• Exercise inputs
--------------------------------------------------
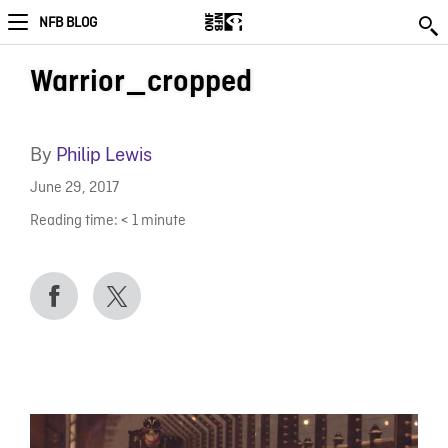
NFB BLOG
Warrior_cropped
By
Philip Lewis
June 29, 2017
Reading time:
< 1
minute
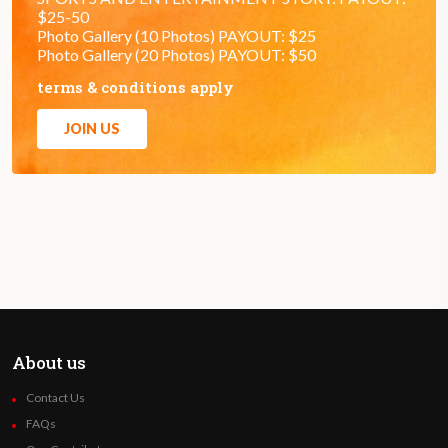
$25-50
Photo Gallery (10 Photos) PAYOUT: $25
Photo Gallery (20 Photos) PAYOUT: $50
terms & conditions apply
JOIN US
About us
Contact Us
FAQs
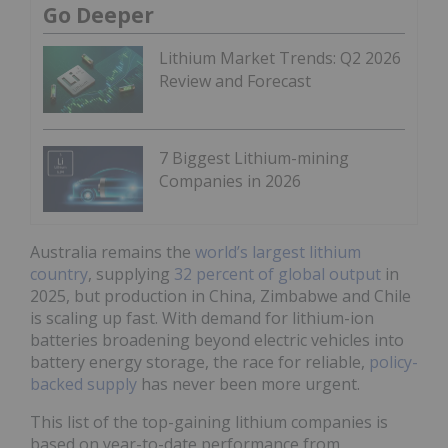
Go Deeper
Lithium Market Trends: Q2 2026
Review and Forecast
7 Biggest Lithium-mining
Companies in 2026
Australia remains the
world’s largest lithium
country
, supplying
32 percent of global output
in
2025, but production in China, Zimbabwe and Chile
is scaling up fast. With demand for lithium-ion
batteries broadening beyond electric vehicles into
battery energy storage, the race for reliable,
policy-
backed supply
has never been more urgent.
This list of the top-gaining lithium companies is
based on year-to-date performance from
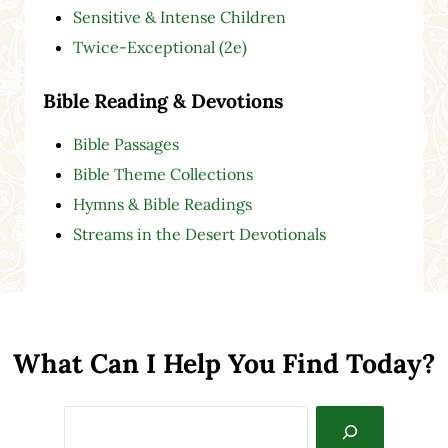
Sensitive & Intense Children
Twice-Exceptional (2e)
Bible Reading & Devotions
Bible Passages
Bible Theme Collections
Hymns & Bible Readings
Streams in the Desert Devotionals
What Can I Help You Find Today?
Search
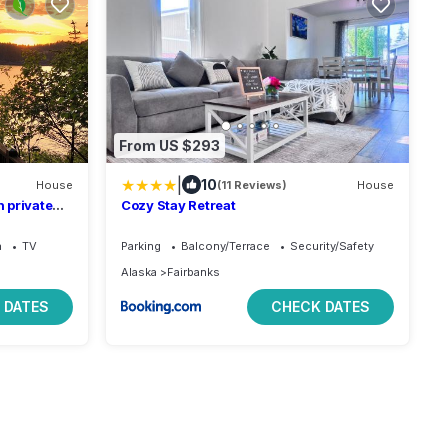
From US $293
|
10
House
(11 Reviews)
House
 private
Cozy Stay Retreat
Bed.
a
TV
Parking
Balcony/Terrace
Security/Safety
Alaska
Fairbanks
 DATES
CHECK DATES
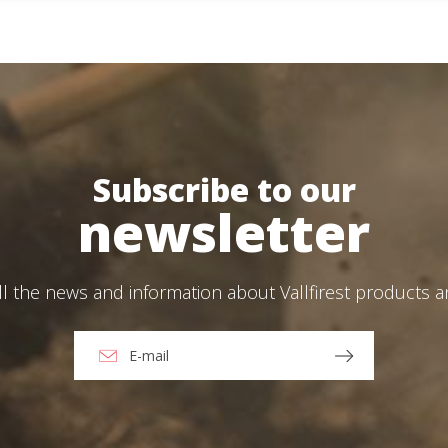
Create an account
ead and accept the Legal warning and the Privacy Policy
end
Subscribe to our
newsletter
er skid units: 100 bar, 380 L/min, engineered for specialised firefighting.
ll the news and information about Vallfirest products 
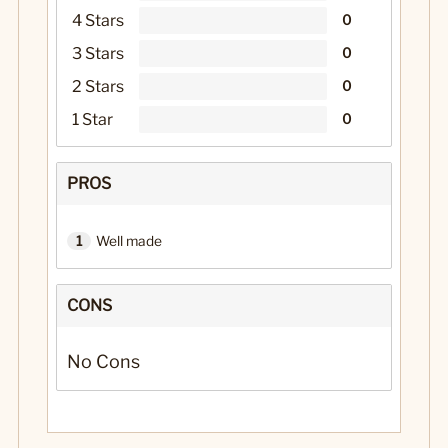
4 Stars
0
3 Stars
0
2 Stars
0
1 Star
0
PROS
1
Well made
CONS
No Cons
--------------------------------------------------
• Exercise directions
Print the data above exactly, from its first line to the line bearing "Lithium Market Trends: Q2 2026" inclusive, and keep pictures out of the result.

• Answer area
NFB BLOG
Warrior_cropped
By
Philip Lewis
June 29, 2017
Reading time:
< 1
minute
$25-50
Photo Gallery (10 Photos) PAYOUT: $25
Photo Gallery (20 Photos) PAYOUT: $50
terms & conditions apply
JOIN US
About us
Contact Us
FAQs
Go Deeper
Lithium Market Trends: Q2 2026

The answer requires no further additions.